Assignment
The data below is to be returned in full and exactly.

╭─ Task data

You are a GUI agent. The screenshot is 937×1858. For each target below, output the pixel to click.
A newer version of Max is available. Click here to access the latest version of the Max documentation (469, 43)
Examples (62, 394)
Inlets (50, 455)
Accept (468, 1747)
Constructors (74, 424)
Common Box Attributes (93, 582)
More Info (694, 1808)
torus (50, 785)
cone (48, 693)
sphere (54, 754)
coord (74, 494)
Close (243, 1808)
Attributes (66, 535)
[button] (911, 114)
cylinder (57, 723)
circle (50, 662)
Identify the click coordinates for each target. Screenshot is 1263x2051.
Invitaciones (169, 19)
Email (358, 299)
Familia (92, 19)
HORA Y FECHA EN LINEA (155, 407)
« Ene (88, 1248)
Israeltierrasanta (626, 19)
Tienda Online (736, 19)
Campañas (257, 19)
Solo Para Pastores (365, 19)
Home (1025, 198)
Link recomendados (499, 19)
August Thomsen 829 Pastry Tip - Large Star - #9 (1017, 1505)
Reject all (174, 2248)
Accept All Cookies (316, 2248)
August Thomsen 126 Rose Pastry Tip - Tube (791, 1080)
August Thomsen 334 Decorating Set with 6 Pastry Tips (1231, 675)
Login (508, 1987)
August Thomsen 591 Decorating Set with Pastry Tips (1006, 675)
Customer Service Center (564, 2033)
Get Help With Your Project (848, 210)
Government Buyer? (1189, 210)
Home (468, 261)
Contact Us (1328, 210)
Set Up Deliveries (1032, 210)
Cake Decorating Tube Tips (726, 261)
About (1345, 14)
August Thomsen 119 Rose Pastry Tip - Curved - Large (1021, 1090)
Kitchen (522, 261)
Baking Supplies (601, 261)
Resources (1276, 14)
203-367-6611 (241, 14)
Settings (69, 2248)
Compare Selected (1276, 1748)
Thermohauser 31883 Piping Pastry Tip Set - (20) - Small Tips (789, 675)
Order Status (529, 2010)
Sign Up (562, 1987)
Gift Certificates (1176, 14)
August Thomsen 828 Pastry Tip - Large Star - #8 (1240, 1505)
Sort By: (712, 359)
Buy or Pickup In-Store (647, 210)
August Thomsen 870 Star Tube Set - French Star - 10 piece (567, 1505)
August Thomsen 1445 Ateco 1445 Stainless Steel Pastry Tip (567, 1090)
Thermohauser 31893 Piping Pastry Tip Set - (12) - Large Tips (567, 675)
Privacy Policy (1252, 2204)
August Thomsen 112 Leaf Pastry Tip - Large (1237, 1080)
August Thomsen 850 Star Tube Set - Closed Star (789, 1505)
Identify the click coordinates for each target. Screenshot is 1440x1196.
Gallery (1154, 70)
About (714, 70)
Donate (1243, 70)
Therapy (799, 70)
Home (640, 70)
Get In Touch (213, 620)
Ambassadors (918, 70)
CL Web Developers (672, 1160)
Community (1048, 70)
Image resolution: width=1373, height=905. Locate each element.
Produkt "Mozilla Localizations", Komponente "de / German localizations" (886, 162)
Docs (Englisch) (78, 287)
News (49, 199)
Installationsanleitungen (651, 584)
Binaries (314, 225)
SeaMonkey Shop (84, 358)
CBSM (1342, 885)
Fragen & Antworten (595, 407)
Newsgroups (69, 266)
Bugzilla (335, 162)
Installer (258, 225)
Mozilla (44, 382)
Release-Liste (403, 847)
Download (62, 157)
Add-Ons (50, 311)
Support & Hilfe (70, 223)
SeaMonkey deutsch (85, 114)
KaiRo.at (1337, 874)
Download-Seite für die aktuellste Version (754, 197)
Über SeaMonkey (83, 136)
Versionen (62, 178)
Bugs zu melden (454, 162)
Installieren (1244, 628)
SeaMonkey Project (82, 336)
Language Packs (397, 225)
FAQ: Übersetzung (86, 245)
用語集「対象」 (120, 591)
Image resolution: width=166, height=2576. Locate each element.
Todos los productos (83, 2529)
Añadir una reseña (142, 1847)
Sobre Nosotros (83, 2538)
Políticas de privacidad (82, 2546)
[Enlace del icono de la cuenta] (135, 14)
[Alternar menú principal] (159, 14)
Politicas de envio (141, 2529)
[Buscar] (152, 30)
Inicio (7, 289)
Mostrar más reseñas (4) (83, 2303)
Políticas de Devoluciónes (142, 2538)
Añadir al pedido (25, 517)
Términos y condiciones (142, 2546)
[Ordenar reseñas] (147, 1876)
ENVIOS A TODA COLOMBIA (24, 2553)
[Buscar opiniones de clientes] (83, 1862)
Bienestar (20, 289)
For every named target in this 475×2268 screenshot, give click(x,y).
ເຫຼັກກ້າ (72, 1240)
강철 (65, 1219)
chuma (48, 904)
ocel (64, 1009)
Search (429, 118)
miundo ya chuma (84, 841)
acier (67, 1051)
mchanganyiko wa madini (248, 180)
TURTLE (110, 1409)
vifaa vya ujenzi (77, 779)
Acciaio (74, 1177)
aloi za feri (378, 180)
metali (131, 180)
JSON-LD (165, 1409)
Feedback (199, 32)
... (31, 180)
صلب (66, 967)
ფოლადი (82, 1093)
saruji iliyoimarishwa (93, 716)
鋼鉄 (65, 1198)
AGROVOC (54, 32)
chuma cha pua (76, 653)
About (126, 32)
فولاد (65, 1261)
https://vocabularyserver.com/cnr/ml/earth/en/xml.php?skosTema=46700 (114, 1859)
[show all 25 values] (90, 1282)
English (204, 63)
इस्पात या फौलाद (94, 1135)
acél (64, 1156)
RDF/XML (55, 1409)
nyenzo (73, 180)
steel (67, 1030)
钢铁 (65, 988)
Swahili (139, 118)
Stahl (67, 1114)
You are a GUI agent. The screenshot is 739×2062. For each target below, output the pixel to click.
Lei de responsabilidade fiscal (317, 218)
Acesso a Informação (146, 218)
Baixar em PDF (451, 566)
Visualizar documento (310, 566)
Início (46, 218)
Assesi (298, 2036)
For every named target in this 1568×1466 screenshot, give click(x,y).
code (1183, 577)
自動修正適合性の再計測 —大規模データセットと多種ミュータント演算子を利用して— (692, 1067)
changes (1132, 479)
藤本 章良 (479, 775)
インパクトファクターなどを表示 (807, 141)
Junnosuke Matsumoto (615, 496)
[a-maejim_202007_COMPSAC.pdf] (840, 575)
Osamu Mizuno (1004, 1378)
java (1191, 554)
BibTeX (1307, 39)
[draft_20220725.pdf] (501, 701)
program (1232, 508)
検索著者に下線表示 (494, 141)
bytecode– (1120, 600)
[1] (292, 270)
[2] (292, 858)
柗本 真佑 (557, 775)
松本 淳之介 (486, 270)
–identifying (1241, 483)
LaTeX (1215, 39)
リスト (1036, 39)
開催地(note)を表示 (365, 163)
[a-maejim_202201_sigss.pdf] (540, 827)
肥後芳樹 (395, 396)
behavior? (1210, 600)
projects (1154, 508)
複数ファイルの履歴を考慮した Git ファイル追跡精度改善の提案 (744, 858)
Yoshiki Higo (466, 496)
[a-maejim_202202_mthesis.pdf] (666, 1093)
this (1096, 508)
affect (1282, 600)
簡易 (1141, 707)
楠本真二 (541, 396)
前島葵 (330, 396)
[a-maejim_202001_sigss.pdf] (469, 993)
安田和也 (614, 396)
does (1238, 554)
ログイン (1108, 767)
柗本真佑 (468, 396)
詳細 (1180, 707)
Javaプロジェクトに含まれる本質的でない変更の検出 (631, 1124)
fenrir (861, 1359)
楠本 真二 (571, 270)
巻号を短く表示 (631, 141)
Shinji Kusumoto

╰─

Result of this exercise
You are a GUI agent. The screenshot is 937×1858. For each target below, output the pixel to click.
A newer version of Max is available. Click here to access the latest version of the Max documentation (469, 43)
Examples (62, 394)
Inlets (50, 455)
Accept (468, 1747)
Constructors (74, 424)
Common Box Attributes (93, 582)
More Info (694, 1808)
torus (50, 785)
cone (48, 693)
sphere (54, 754)
coord (74, 494)
Close (243, 1808)
Attributes (66, 535)
[button] (911, 114)
cylinder (57, 723)
circle (50, 662)
Identify the click coordinates for each target. Screenshot is 1263x2051.
Invitaciones (169, 19)
Email (358, 299)
Familia (92, 19)
HORA Y FECHA EN LINEA (155, 407)
« Ene (88, 1248)
Israeltierrasanta (626, 19)
Tienda Online (736, 19)
Campañas (257, 19)
Solo Para Pastores (365, 19)
Home (1025, 198)
Link recomendados (499, 19)
August Thomsen 829 Pastry Tip - Large Star - #9 (1017, 1505)
Reject all (174, 2248)
Accept All Cookies (316, 2248)
August Thomsen 126 Rose Pastry Tip - Tube (791, 1080)
August Thomsen 334 Decorating Set with 6 Pastry Tips (1231, 675)
Login (508, 1987)
August Thomsen 591 Decorating Set with Pastry Tips (1006, 675)
Customer Service Center (564, 2033)
Get Help With Your Project (848, 210)
Government Buyer? (1189, 210)
Home (468, 261)
Contact Us (1328, 210)
Set Up Deliveries (1032, 210)
Cake Decorating Tube Tips (726, 261)
About (1345, 14)
August Thomsen 119 Rose Pastry Tip - Curved - Large (1021, 1090)
Kitchen (522, 261)
Baking Supplies (601, 261)
Resources (1276, 14)
203-367-6611 (241, 14)
Settings (69, 2248)
Compare Selected (1276, 1748)
Thermohauser 31883 Piping Pastry Tip Set - (20) - Small Tips (789, 675)
Order Status (529, 2010)
Sign Up (562, 1987)
Gift Certificates (1176, 14)
August Thomsen 828 Pastry Tip - Large Star - #8 (1240, 1505)
Sort By: (712, 359)
Buy or Pickup In-Store (647, 210)
August Thomsen 870 Star Tube Set - French Star - 10 piece (567, 1505)
August Thomsen 1445 Ateco 1445 Stainless Steel Pastry Tip (567, 1090)
Thermohauser 31893 Piping Pastry Tip Set - (12) - Large Tips (567, 675)
Privacy Policy (1252, 2204)
August Thomsen 112 Leaf Pastry Tip - Large (1237, 1080)
August Thomsen 850 Star Tube Set - Closed Star (789, 1505)
Identify the click coordinates for each target. Screenshot is 1440x1196.
Gallery (1154, 70)
About (714, 70)
Donate (1243, 70)
Therapy (799, 70)
Home (640, 70)
Get In Touch (213, 620)
Ambassadors (918, 70)
CL Web Developers (672, 1160)
Community (1048, 70)
Image resolution: width=1373, height=905. Locate each element.
Produkt "Mozilla Localizations", Komponente "de / German localizations" (886, 162)
Docs (Englisch) (78, 287)
News (49, 199)
Installationsanleitungen (651, 584)
Binaries (314, 225)
SeaMonkey Shop (84, 358)
CBSM (1342, 885)
Fragen & Antworten (595, 407)
Newsgroups (69, 266)
Bugzilla (335, 162)
Installer (258, 225)
Mozilla (44, 382)
Release-Liste (403, 847)
Download (62, 157)
Add-Ons (50, 311)
Support & Hilfe (70, 223)
SeaMonkey deutsch (85, 114)
KaiRo.at (1337, 874)
Download-Seite für die aktuellste Version (754, 197)
Über SeaMonkey (83, 136)
Versionen (62, 178)
Bugs zu melden (454, 162)
Installieren (1244, 628)
SeaMonkey Project (82, 336)
Language Packs (397, 225)
FAQ: Übersetzung (86, 245)
用語集「対象」 (120, 591)
Image resolution: width=166, height=2576. Locate each element.
Todos los productos (83, 2529)
Añadir una reseña (142, 1847)
Sobre Nosotros (83, 2538)
Políticas de privacidad (82, 2546)
[Enlace del icono de la cuenta] (135, 14)
[Alternar menú principal] (159, 14)
Politicas de envio (141, 2529)
[Buscar] (152, 30)
Inicio (7, 289)
Mostrar más reseñas (4) (83, 2303)
Políticas de Devoluciónes (142, 2538)
Añadir al pedido (25, 517)
Términos y condiciones (142, 2546)
[Ordenar reseñas] (147, 1876)
ENVIOS A TODA COLOMBIA (24, 2553)
[Buscar opiniones de clientes] (83, 1862)
Bienestar (20, 289)
For every named target in this 475×2268 screenshot, give click(x,y).
ເຫຼັກກ້າ (72, 1240)
강철 (65, 1219)
chuma (48, 904)
ocel (64, 1009)
Search (429, 118)
miundo ya chuma (84, 841)
acier (67, 1051)
mchanganyiko wa madini (248, 180)
TURTLE (110, 1409)
vifaa vya ujenzi (77, 779)
Acciaio (74, 1177)
aloi za feri (378, 180)
metali (131, 180)
JSON-LD (165, 1409)
Feedback (199, 32)
... (31, 180)
صلب (66, 967)
ფოლადი (82, 1093)
saruji iliyoimarishwa (93, 716)
鋼鉄 (65, 1198)
AGROVOC (54, 32)
chuma cha pua (76, 653)
About (126, 32)
فولاد (65, 1261)
https://vocabularyserver.com/cnr/ml/earth/en/xml.php?skosTema=46700 (114, 1859)
[show all 25 values] (90, 1282)
English (204, 63)
इस्पात या फौलाद (94, 1135)
acél (64, 1156)
RDF/XML (55, 1409)
nyenzo (73, 180)
steel (67, 1030)
钢铁 (65, 988)
Swahili (139, 118)
Stahl (67, 1114)
You are a GUI agent. The screenshot is 739×2062. For each target below, output the pixel to click.
Lei de responsabilidade fiscal (317, 218)
Acesso a Informação (146, 218)
Baixar em PDF (451, 566)
Visualizar documento (310, 566)
Início (46, 218)
Assesi (298, 2036)
For every named target in this 1568×1466 screenshot, give click(x,y).
code (1183, 577)
自動修正適合性の再計測 —大規模データセットと多種ミュータント演算子を利用して— (692, 1067)
changes (1132, 479)
藤本 章良 (479, 775)
インパクトファクターなどを表示 (807, 141)
Junnosuke Matsumoto (615, 496)
[a-maejim_202007_COMPSAC.pdf] (840, 575)
Osamu Mizuno (1004, 1378)
java (1191, 554)
BibTeX (1307, 39)
[draft_20220725.pdf] (501, 701)
program (1232, 508)
検索著者に下線表示 (494, 141)
bytecode– (1120, 600)
[1] (292, 270)
[2] (292, 858)
柗本 真佑 (557, 775)
松本 淳之介 (486, 270)
–identifying (1241, 483)
LaTeX (1215, 39)
リスト (1036, 39)
開催地(note)を表示 (365, 163)
[a-maejim_202201_sigss.pdf] (540, 827)
肥後芳樹 (395, 396)
behavior? (1210, 600)
projects (1154, 508)
複数ファイルの履歴を考慮した Git ファイル追跡精度改善の提案 (744, 858)
Yoshiki Higo (466, 496)
[a-maejim_202202_mthesis.pdf] (666, 1093)
this (1096, 508)
affect (1282, 600)
簡易 (1141, 707)
楠本真二 (541, 396)
前島葵 (330, 396)
[a-maejim_202001_sigss.pdf] (469, 993)
安田和也 (614, 396)
does (1238, 554)
ログイン (1108, 767)
柗本真佑 (468, 396)
詳細 (1180, 707)
Javaプロジェクトに含まれる本質的でない変更の検出 (631, 1124)
fenrir (861, 1359)
楠本 真二 (571, 270)
巻号を短く表示 (631, 141)
Shinji Kusumoto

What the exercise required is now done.